3.4. Comparison with Other Methods
In comparison with the CNN methods, four more algorithms for HLB disease category classification were explored. For the first comparison algorithm, only the color histogram was used for feature extraction, and SVM was applied for multi-class classification. For the second comparison algorithm, only the LBPH method was used for feature extraction and the SVM for multi-class classification. The radius and sampling points were set to 1 and 8, respectively. For the third comparison algorithm, only eight vegetation indices were computed as feature vector and SVM was used as the classifier. For the fourth comparison algorithm, the color histogram, LBPH, and vegetation indices were concatenated as the feature vector, which was used for SVM classification. For all the SVM models, the radial basis function (RBF) was chosen as the kernel function. The penalty parameter was set to 1.0, and the “one against one” strategy was used for multi-class classification.

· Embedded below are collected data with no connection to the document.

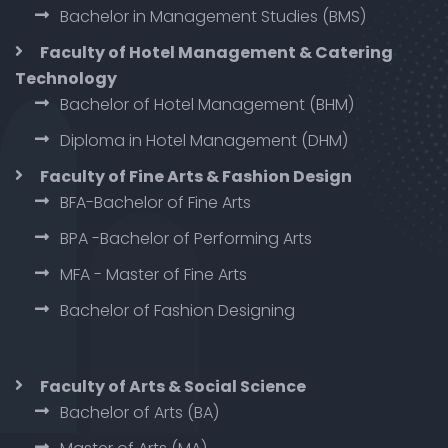
Bachelor in Management Studies (BMS)
Faculty of Hotel Management & Catering
Technology
Bachelor of Hotel Management (BHM)
Diploma in Hotel Management (DHM)
Faculty of Fine Arts & Fashion Design
BFA-Bachelor of Fine Arts
BPA -Bachelor of Performing Arts
MFA - Master of Fine Arts
Bachelor of Fashion Designing
Faculty of Arts & Social Science
Bachelor of Arts (BA)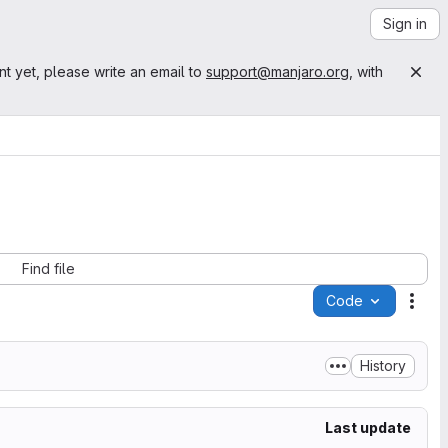
Sign in
nt yet, please write an email to
support@manjaro.org
, with
Find file
Code
Acti
History
Last update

To evaluate the performance of different methods, overall accuracy (OA) and standard error (SE) were calculated, which were used to measure the classification accuracy and the standard deviation of the experimental results [
36]. In our experiments, the training and validation samples were randomly selected from our dataset (
Table 3). To minimize the effects of randomness, the sample selection and classification were iterated for 10 times. The quantified measurement of OA, SE, and confusion matrix for 10 consecutive experiments were recorded and averaged. The final OA and SE are shown in
Table 5, and its corresponding confusion matrix is demonstrated in
Table 6.
From
Table 5, it can be observed that the
LBPH + SVM approach results in low accuracy. The reason for this result is that the texture features of different categories shared little difference. However, the
Color Histogram + SVM approach achieved higher accuracy, since the color difference of different categories was more obvious, as can be observed from
Figure 6. The
VI + SVM approach obtained an approximate performance with the
Color Histogram method since the mathematic computation on different color channels (vegetation index) can be regarded as another kind of color information. The
Color Histogram + LBPH + VI + SVM approach further increased the accuracy, since extra effective features help to improve the classification. Experimental results showed that the
CNN method achieved the highest OA and lowest SE, which outperformed other methods in terms of accuracy and stabilization. On the other hand, for the recognition of the diseased samples, the
CNN method significantly outperformed others, as shown in
Table 6. One possible reason for this result was that the
CNN emphasis automatic feature learning, which may combine the color and texture features and extract better features for the classification stage.